Firefighters worked to douse the flames at an intersection in San Francisco on Wednesday.
Josh Edelson/AFP/Getty Images
A crew working for Verizon struck a gas line at a busy San Francisco intersection, setting off a spectacular blast that shot flames 40 feet into the air and ignited five nearby buildings. The tower of flames raged for more than two hours as PG&E struggled to get the valve closed. Luckily, no one was injured.
In 2016, a Sacramento-area man fatally punched an 85-year-old man because he had parked too close to his car at a gas station. This week, Larry Ray Richey, 21, was convicted in the killing and now faces up to 10 years in prison. He fell to tears as the verdict was read.
Rising from the state’s far north, the Klamath Mountains are relatively pocket-sized compared to the vast Sierra Nevada. But the range’s natural wonders, as one travel writer put it, make it “a gem among gems.” Scattered among the peaks are dozens of forested cirques — glacially formed depressions — like Castle Lake, pictured above.
Here’s the earliest known picture of baseball being played in California, captured in the 1860s.
The history of baseball begins in New York, but it quickly spread west during the Gold Rush with games played as early as 1851. San Francisco’s press corps urged the city’s young men to take up “this most exhilarating and delightful form of outdoor sports” and clubs were formed in San Francisco, Oakland, and Sacramento. The sport grew fast and drew boisterous crowds.
In 1869, the transcontinental railroad was completed and Cincinnati’s “Red Stockings” were invited to play a series of games in San Francisco. They accepted, putting California on the national baseball map — even if it was wildly outmatched. The total score after two games: Red Stockings, 93, San Francisco Eagles, 8.
In 2015, a man handing out Halloween candy near his grandmother’s home in Los Angeles was confronted by an off-duty Los Angeles firefighter who choked him unconscious in an attack captured on video. The victim, Samuel Chang, was hospitalized for weeks with severe head trauma and other injuries.
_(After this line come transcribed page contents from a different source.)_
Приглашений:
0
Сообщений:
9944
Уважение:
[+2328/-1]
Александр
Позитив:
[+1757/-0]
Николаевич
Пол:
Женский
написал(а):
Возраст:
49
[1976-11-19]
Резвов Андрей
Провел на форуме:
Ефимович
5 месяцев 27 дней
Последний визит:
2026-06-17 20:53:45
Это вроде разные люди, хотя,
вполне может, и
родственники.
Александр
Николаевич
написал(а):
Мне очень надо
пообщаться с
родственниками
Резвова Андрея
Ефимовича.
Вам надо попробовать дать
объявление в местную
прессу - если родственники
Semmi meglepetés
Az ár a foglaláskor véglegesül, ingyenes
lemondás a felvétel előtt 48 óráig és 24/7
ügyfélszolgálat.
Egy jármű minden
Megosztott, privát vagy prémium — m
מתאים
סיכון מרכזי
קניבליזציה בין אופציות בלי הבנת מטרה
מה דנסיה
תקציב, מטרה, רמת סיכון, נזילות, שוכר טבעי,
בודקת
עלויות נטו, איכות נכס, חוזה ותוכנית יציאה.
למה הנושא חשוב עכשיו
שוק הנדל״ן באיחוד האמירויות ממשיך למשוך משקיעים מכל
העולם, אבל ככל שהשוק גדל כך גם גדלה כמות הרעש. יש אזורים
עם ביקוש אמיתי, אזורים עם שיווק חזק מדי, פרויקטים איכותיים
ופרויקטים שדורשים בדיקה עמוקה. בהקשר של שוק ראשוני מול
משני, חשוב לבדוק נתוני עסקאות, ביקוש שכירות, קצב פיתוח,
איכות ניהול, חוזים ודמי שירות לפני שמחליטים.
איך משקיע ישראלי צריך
Now he’s been awarded a $7.4 million settlement.
“When you think of firefighters, you think of heroes,” Chang said. “You don’t think of people who violently attack someone.”
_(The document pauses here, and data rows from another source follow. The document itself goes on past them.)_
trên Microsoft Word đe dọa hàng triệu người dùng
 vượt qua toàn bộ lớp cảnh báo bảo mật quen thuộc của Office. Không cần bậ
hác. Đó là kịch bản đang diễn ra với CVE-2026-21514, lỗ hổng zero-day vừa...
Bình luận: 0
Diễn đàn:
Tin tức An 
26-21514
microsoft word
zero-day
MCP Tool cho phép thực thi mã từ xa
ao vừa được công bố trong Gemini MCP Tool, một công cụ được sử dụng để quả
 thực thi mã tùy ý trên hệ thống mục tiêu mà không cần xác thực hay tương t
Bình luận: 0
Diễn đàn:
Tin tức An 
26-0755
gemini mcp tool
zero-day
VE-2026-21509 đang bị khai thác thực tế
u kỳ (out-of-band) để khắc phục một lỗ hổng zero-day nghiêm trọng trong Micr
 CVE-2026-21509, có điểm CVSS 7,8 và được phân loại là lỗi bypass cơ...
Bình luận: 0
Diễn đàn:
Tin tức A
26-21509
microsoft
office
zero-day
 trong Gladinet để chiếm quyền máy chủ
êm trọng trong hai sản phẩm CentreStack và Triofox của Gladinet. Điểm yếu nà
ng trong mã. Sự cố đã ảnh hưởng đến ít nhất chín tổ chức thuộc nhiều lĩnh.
The police made an arrest in downtown Los Angeles.
Robert Nickelsberg/Getty Images
Mayor Eric Garcetti ordered Los Angeles’ police force to scale back on vehicle stops after an investigation by the L.A. Times found that an elite unit was stopping black drivers 13 times more often than white drivers. He said he was “deeply concerned.”
Farm workers pulled weeds near El Centro last month.
Scott Olson/Getty Images
Residents of quiet agricultural hamlets along the California-Mexico border have watched with curiosity as President Trump has issued dire warnings about a southern frontier seething with danger. “What he’s saying on the news is different from what we’re seeing here,” a resident of El Centro said.
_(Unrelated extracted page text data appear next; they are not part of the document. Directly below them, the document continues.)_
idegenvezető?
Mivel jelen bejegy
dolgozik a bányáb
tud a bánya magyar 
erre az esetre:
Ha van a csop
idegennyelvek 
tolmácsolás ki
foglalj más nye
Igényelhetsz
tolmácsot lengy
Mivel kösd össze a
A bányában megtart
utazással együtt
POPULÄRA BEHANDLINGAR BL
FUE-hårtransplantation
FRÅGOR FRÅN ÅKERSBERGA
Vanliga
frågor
The L.A. Times has added its first Asian-American columnist. In his debut column, Frank Shyong examined the use of “Chinatown” as a metaphor for cynicism in the classic namesake movie. Like Los Angeles itself, the community is a place defined by its diversity and its diasporas. “If Chinatown is a metaphor for anything,” he wrote, “it is America.”
Walt Disney Concert Hall in Los Angeles was designed by Frank Gehry to mimic musical movement. The cool steel exterior contrasts with a warm interior clad in Douglas fir paneling — the same wood used on the back of cellos — that’s regarded as among the world’s most exquisite acoustic spaces. The hall was included in a ranking of the country’s 21 most spectacular theaters.